The common name commemorates Edward Blyth (1810–1873), who published the description and notes based on Samuel Tickell's specimen. It was earlier called Tickell's shrike-Tit.

==Taxonomy==
The species Pteruthius aeralatus was described by Edward Blyth who credited the name to collector Captain Samuel Tickell. This and several other species were later lumped together as subspecies of Pteruthius flaviscapis. In 2008, a molecular phylogenetic study resulted in splitting the flaviscapis group into nine species by application of the phylogenetic species concept and these were subsequently reorganized into four species using the biological species concept, with three of these being lumped into the species currently recognised as the white-browed shrike-babbler.
- The nominate form P. a. aeralatus described by Blyth in 1855 occurs in Burma and western Thailand.
- P. a. validirostris described by Koelz, 1951 is found from parts of eastern Nepal to western Burma.
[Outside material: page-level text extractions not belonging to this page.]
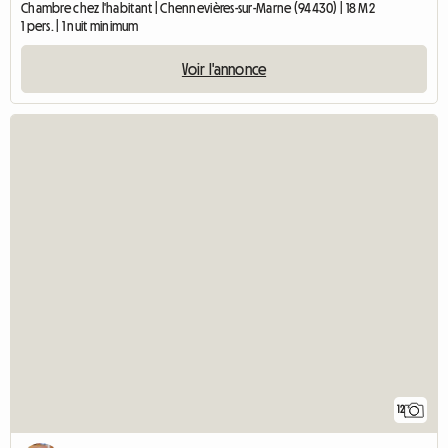
Chambre chez l'habitant | Chennevières-sur-Marne (94430) | 18 M2
1 pers. | 1 nuit minimum
Voir l'annonce
12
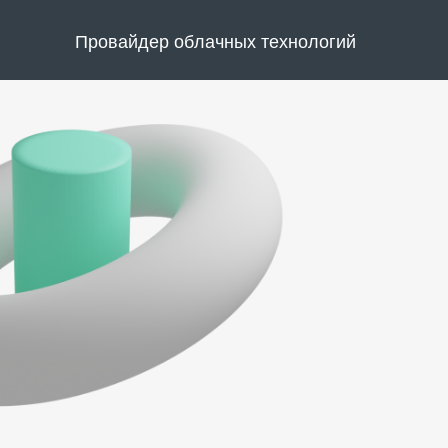
Провайдер облачных технологий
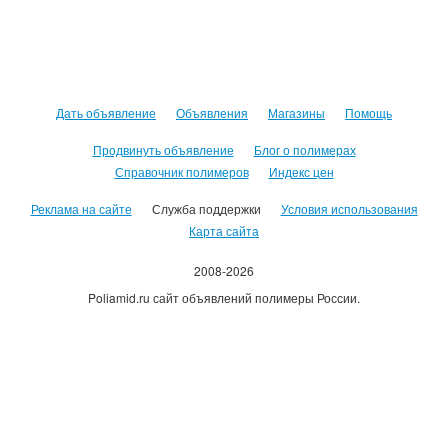
Дать объявление
Объявления
Магазины
Помощь
Продвинуть объявление
Блог о полимерах
Справочник полимеров
Индекс цен
Реклама на сайте
Служба поддержки
Условия использования
Карта сайта
2008-2026
Poliamid.ru сайт объявлений полимеры России.
Использование сайта, означает согласие с
Пользовательским
соглашением
.
Оплачивая услуги сайта, вы принимаете
оферту
.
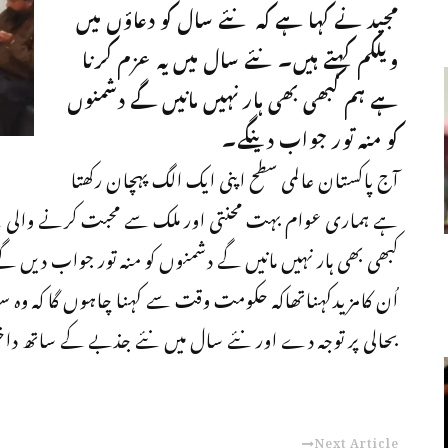
مجید نے کہا ہے کہ نئے سال کو دعاؤں میں
ویلکم کہتے ہیں۔نئے سال میں یہ عزم کرنا
ہے ہم کبھی بھی ہار نہیں مانیں گے دشمنوں
کو منہ تور جواب دینگے۔
آج پاکستان عالمی سطح اپنی ایک الگ پہچان رکھتا
ہے ہماری عوام بہت محنتی اور ملک سے محبت کرنے والی ہے
کبھی بھی ہار نہیں مانیں گے دشمنوں کو منہ تور جواب دیں گ
اُن کامزیدکہناتھاکہ حکومت وقت سے کہنا چاہوں گا کہ وہ س
بحالی پر توجہ دے اور نئے سال میں نئے جذبے کے ساتھ د
Next Article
This includes the forms nocrecus and glauconotus which were also described by Koelz (who was known for being a "splitter").
- P. a. ricketti described by Ogilvie-Grant in 1904	is found from northeastern Burma to southeast China and parts of Indochina.
- P. a. schauenseei described by Deignan in 1946 is found in southern Thailand
- P. a. cameranoi described by Salvadori in 1879 is found in the Malay Peninsula and on the island of Sumatra.
- P. a. robinsoni described by Chasen & Kloss in 1931 is found in Borneo.
- P. a. ripleyi described by Biswas in 1960 is found in the western Himalayas east to central Nepal.
- P. a. annamensis described by Robinson & Kloss in 1919 is found in southern Vietnam.